Go through the records and extract every line with the word "Wagner".

--------------------------------

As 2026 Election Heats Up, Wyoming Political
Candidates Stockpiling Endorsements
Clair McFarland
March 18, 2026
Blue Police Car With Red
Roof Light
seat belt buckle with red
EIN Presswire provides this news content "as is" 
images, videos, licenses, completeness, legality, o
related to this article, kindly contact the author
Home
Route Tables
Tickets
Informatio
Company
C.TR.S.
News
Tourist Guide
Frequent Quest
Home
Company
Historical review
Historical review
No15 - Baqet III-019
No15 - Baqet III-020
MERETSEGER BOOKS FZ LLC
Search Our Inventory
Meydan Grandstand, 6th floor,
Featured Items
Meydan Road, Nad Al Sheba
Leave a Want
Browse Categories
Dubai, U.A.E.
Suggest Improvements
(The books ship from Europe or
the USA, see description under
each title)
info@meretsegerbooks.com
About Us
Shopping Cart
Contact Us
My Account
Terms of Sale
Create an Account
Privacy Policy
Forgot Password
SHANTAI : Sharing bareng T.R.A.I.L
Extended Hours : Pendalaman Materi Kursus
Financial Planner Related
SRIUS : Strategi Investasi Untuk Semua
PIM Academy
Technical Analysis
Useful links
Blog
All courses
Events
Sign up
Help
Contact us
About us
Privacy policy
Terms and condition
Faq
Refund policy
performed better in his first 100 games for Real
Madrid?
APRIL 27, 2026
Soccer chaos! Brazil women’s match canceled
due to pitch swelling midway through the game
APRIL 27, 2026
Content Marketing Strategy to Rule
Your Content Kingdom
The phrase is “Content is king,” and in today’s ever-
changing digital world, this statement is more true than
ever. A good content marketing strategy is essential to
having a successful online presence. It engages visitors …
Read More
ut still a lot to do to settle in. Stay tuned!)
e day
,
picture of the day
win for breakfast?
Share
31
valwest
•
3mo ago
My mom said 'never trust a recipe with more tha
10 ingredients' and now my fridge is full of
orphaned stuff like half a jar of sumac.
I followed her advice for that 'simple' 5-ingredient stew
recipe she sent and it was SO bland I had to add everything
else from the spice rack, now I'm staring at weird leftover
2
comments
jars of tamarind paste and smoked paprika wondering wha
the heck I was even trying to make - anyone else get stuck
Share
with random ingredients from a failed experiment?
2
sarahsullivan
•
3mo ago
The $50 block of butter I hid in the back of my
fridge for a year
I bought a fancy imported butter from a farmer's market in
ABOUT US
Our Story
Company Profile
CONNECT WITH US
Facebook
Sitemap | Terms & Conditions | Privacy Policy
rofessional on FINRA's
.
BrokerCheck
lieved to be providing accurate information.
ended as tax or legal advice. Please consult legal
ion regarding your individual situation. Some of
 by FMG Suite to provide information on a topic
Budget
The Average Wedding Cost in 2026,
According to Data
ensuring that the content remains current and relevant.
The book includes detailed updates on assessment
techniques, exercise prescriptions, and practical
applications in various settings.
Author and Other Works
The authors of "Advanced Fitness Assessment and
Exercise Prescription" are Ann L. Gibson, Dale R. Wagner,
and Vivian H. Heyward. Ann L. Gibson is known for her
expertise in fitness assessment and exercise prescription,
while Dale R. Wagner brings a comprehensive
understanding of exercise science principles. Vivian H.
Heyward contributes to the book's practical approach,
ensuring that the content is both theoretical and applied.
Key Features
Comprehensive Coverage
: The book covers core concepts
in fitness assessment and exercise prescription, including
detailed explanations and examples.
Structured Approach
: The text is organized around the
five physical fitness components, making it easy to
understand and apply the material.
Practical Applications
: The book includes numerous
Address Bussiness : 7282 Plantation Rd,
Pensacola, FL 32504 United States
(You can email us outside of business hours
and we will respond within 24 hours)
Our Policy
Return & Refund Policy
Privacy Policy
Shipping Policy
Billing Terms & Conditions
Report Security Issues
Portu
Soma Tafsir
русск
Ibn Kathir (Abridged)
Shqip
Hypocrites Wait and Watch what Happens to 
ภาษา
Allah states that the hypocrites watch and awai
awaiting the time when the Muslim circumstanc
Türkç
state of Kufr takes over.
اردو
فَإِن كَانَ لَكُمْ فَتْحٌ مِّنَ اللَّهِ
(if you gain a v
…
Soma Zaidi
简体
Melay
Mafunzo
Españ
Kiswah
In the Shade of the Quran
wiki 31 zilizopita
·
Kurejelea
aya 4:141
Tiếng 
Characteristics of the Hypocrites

--------------------------------

_Response below_
Exercise Prescription" are Ann L. Gibson, Dale R. Wagner,
while Dale R. Wagner brings a comprehensive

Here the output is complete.